__Work to complete__: Reproduce each line of the material exactly, minus any picture.

==== Records for the exercise

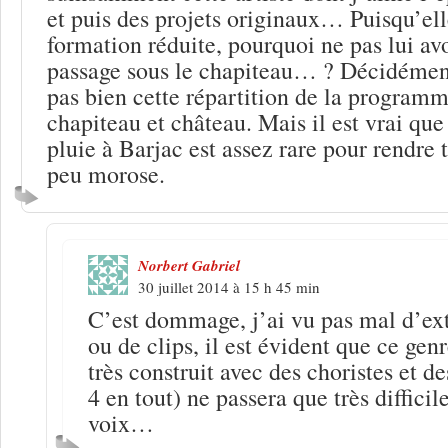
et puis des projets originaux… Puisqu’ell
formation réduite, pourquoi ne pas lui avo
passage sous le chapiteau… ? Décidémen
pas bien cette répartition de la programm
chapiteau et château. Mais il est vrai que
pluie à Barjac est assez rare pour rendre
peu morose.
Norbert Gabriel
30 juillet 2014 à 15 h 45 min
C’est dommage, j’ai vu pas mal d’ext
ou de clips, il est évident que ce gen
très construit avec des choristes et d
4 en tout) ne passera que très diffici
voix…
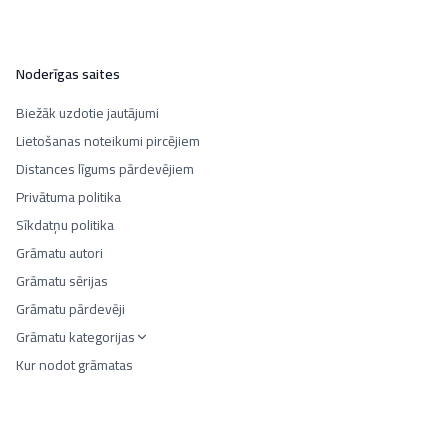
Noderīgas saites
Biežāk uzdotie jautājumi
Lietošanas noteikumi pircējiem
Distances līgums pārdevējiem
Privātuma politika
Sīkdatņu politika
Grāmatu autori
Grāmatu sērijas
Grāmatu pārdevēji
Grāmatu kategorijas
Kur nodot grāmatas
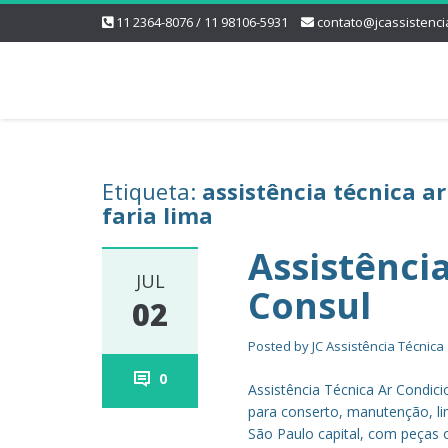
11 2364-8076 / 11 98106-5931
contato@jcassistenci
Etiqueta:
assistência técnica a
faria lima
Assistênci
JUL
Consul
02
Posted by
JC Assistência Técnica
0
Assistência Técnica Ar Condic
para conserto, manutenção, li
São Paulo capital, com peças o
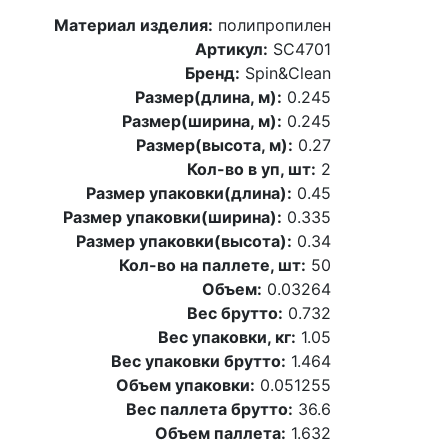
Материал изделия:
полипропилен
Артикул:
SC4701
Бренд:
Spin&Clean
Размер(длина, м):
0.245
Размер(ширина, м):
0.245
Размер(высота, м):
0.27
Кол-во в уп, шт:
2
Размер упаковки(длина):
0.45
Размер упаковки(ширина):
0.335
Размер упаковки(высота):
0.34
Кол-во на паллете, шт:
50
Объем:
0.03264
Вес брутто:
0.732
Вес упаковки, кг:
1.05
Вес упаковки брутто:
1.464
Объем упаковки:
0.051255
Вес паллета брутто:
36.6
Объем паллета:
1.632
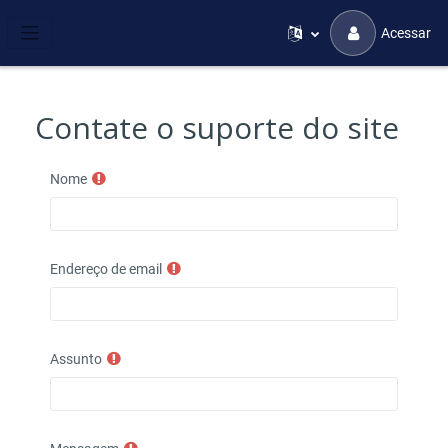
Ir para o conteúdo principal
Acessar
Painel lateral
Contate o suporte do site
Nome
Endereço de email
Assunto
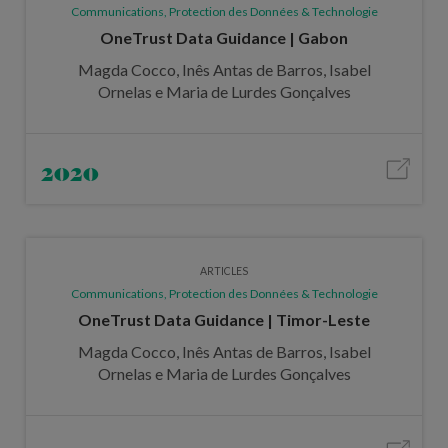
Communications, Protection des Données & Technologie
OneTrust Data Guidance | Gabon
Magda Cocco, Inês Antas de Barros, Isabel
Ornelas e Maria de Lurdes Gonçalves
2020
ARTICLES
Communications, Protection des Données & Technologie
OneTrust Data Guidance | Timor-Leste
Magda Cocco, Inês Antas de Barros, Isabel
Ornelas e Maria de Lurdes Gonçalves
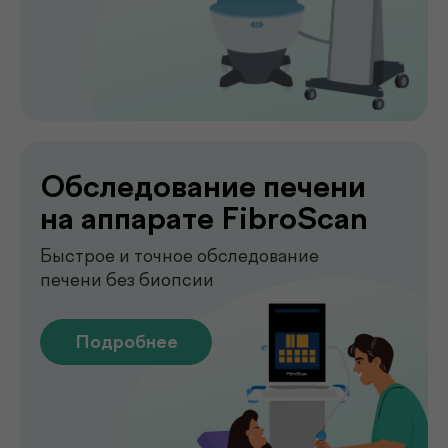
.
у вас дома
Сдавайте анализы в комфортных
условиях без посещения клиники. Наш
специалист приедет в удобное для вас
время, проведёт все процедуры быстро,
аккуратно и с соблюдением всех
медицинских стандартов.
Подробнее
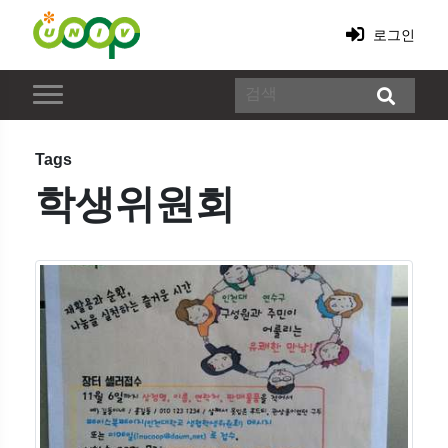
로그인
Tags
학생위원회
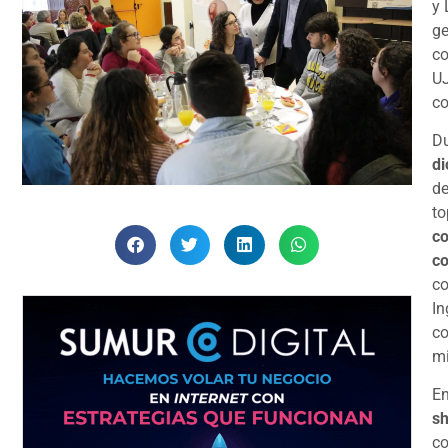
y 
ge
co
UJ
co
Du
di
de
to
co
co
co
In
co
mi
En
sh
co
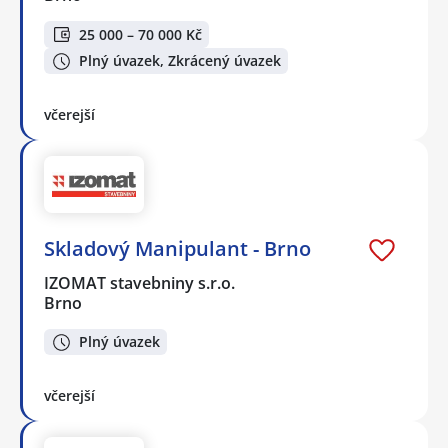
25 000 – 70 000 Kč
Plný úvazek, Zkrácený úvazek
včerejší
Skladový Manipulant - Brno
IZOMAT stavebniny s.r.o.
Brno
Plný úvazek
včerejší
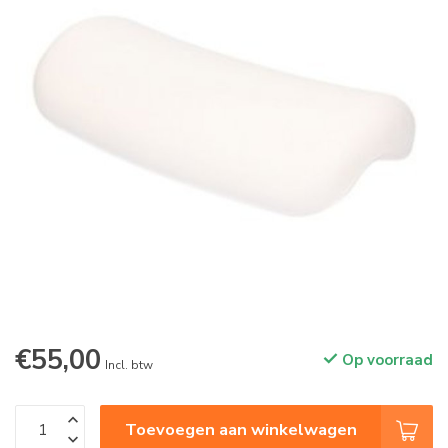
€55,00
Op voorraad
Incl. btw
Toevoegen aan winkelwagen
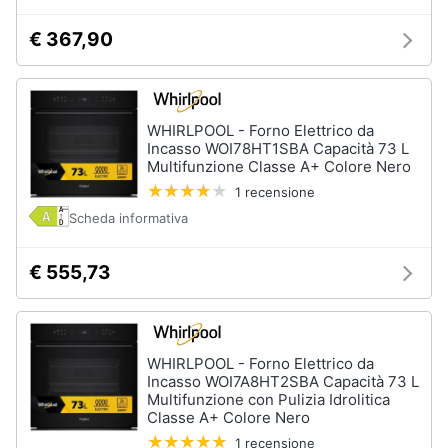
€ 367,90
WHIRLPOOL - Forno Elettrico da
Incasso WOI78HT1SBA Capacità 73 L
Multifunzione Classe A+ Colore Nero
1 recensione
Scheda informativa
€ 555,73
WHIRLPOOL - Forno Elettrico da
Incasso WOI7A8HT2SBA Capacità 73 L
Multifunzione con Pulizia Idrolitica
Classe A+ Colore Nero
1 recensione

========

__Solution to this task__:
et puis des projets originaux… Puisqu’ell
formation réduite, pourquoi ne pas lui avo
passage sous le chapiteau… ? Décidémen
pas bien cette répartition de la programm
chapiteau et château. Mais il est vrai que
pluie à Barjac est assez rare pour rendre
peu morose.
Norbert Gabriel
30 juillet 2014 à 15 h 45 min
C’est dommage, j’ai vu pas mal d’ext
ou de clips, il est évident que ce gen
très construit avec des choristes et d
4 en tout) ne passera que très diffici
voix…
Noderīgas saites
Biežāk uzdotie jautājumi
Lietošanas noteikumi pircējiem
Distances līgums pārdevējiem
Privātuma politika
Sīkdatņu politika
Grāmatu autori
Grāmatu sērijas
Grāmatu pārdevēji
Grāmatu kategorijas
Kur nodot grāmatas
11 2364-8076 / 11 98106-5931
contato@jcassistenci
Etiqueta:
assistência técnica a
faria lima
Assistênci
JUL
Consul
02
Posted by
JC Assistência Técnica
0
Assistência Técnica Ar Condic
para conserto, manutenção, li
São Paulo capital, com peças o
Материал изделия:
полипропилен
Артикул:
SC4701
Бренд:
Spin&Clean
Размер(длина, м):
0.245
Размер(ширина, м):
0.245
Размер(высота, м):
0.27
Кол-во в уп, шт:
2
Размер упаковки(длина):
0.45
Размер упаковки(ширина):
0.335
Размер упаковки(высота):
0.34
Кол-во на паллете, шт:
50
Объем:
0.03264
Вес брутто:
0.732
Вес упаковки, кг:
1.05
Вес упаковки брутто:
1.464
Объем упаковки:
0.051255
Вес паллета брутто:
36.6
Объем паллета:
1.632
Ir para o conteúdo principal
Acessar
Painel lateral
Contate o suporte do site
Nome
Endereço de email
Assunto
Communications, Protection des Données & Technologie
OneTrust Data Guidance | Gabon
Magda Cocco, Inês Antas de Barros, Isabel
Ornelas e Maria de Lurdes Gonçalves
2020
ARTICLES
Communications, Protection des Données & Technologie
OneTrust Data Guidance | Timor-Leste
Magda Cocco, Inês Antas de Barros, Isabel
Ornelas e Maria de Lurdes Gonçalves
.
у вас дома
Сдавайте анализы в комфортных
условиях без посещения клиники. Наш
специалист приедет в удобное для вас
время, проведёт все процедуры быстро,
аккуратно и с соблюдением всех
медицинских стандартов.
Подробнее
로그인
Tags
학생위원회
y 
ge
co
UJ
co
Du
di
de
to
co
co
co
In
co
mi
En
sh
co
25 000 – 70 000 Kč
Plný úvazek, Zkrácený úvazek
včerejší
Skladový Manipulant - Brno
IZOMAT stavebniny s.r.o.
Brno
Plný úvazek
včerejší
€55,00
Op voorraad
Incl. btw
Toevoegen aan winkelwagen
€ 367,90
WHIRLPOOL - Forno Elettrico da
Incasso WOI78HT1SBA Capacità 73 L
Multifunzione Classe A+ Colore Nero
1 recensione
Scheda informativa
€ 555,73
WHIRLPOOL - Forno Elettrico da
Incasso WOI7A8HT2SBA Capacità 73 L
Multifunzione con Pulizia Idrolitica
Classe A+ Colore Nero
1 recensione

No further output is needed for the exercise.